Mark Twain (Samuel Langhorne Clemens, 1835–1910) has had an intriguing relationship with China that is not as widely known as it should be. Although he never visited the country, he played a significant role in speaking for the Chinese people both at home and abroad. After his death, his Chinese adventures did not come to an end, for his body of works continued to travel through China in translation throughout the twentieth century. Were Twain alive today, he would be elated to know that he is widely studied and admired there, and that Adventures of Huckleberry Finn alone has gone through no less than ninety different Chinese translations, traversing China, Taiwan, and Hong Kong. Looking at Twain in various Chinese contexts—his response to events involving the American Chinese community and to the Chinese across the Pacific, his posthumous journey through translation, and China's reception of the author and his work, Mark Twain in China points to the repercussions of Twain in a global theater. It highlights the cultural specificity of concepts such as "race," "nation," and "empire," and helps us rethink their alternative legacies in countries with dramatically different racial and cultural dynamics from the United States.
About the author
Selina Lai-Henderson is Research Assistant Professor of American Studies at The University of Hong Kong.

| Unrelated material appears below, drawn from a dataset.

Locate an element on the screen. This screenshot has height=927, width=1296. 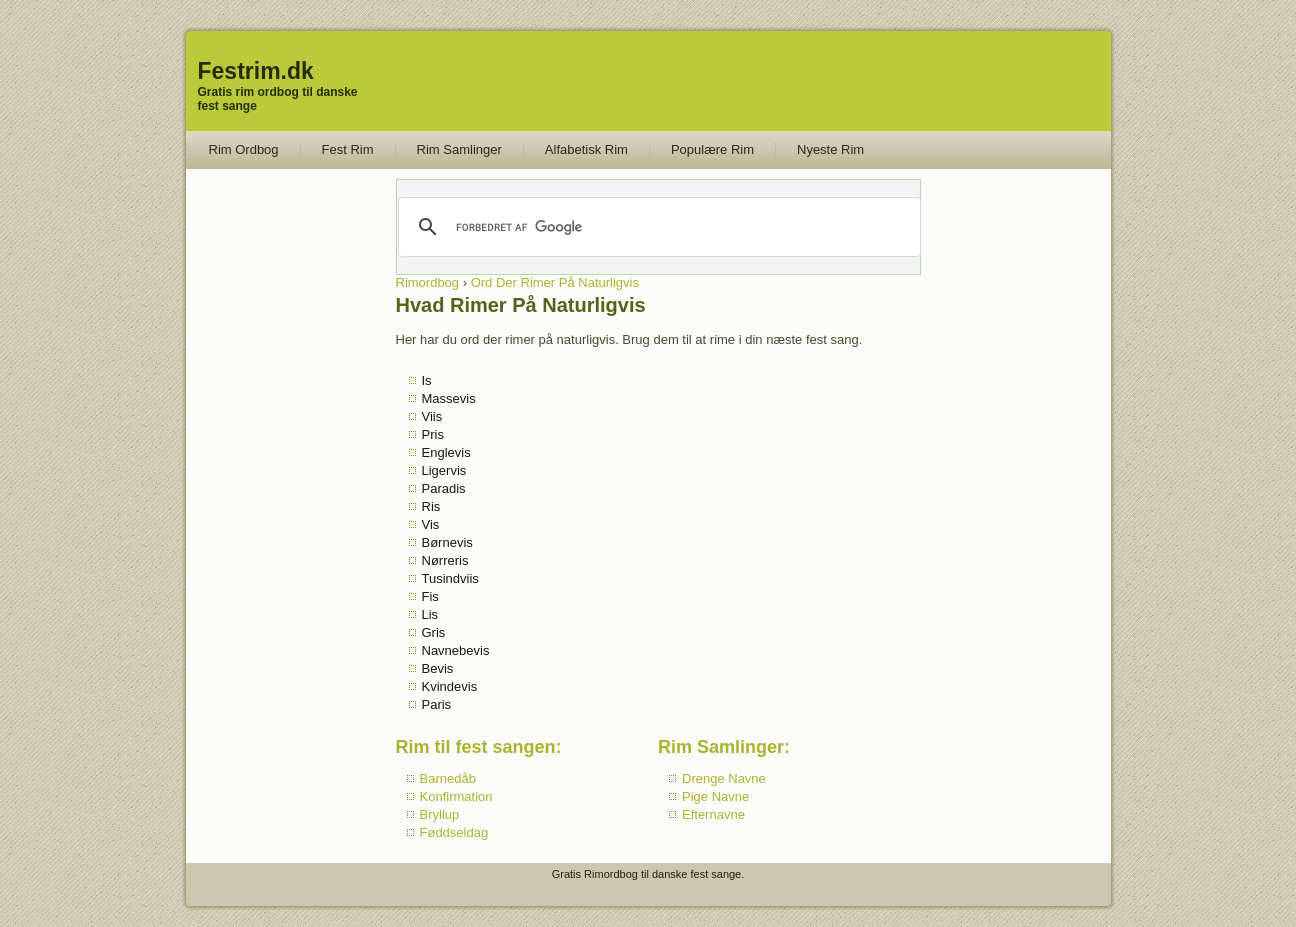 Føddseldag is located at coordinates (454, 832).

"Pointing to Twain's declaration at the time of the Boxer Rebellion, 'I am a Boxer,' Lai-Henderson fills out the picture of Twain's anti-missionary position, adding helpfully to Susan Harris's discussion of the Phillippines in God Arbiters. This worthwhile study will appeal primarily to specialists . . . Recommended."
—D.E. Sloane, CHOICE
"A fresh contribution to Mark Twain studies and to American literary studies, as well as to transnational American Studies, and cultural studies more broadly, this groundbreaking book will pave the way for future investigations of the many approaches that the author opens up for us."
—Shelley Fisher Fishkin, Stanford University
"Lai-Henderson marshals the scholarship of translation studies to excellent effect, building both a historical and theoretical understanding of many of the Chinese editions of Adventures of Huckleberry Finn. The careful treatment of the language and the characterization of both Huck and Jim are salient and compelling."
—Gregg Camfield, UC Merced
"Deftly framed and convincing, Lai-Henderson's study helps us to understand this interactive nexus across the American/Chinese literary republic in lucidly elaborated biographical detail, textual exemplification, and nationalglobal scope."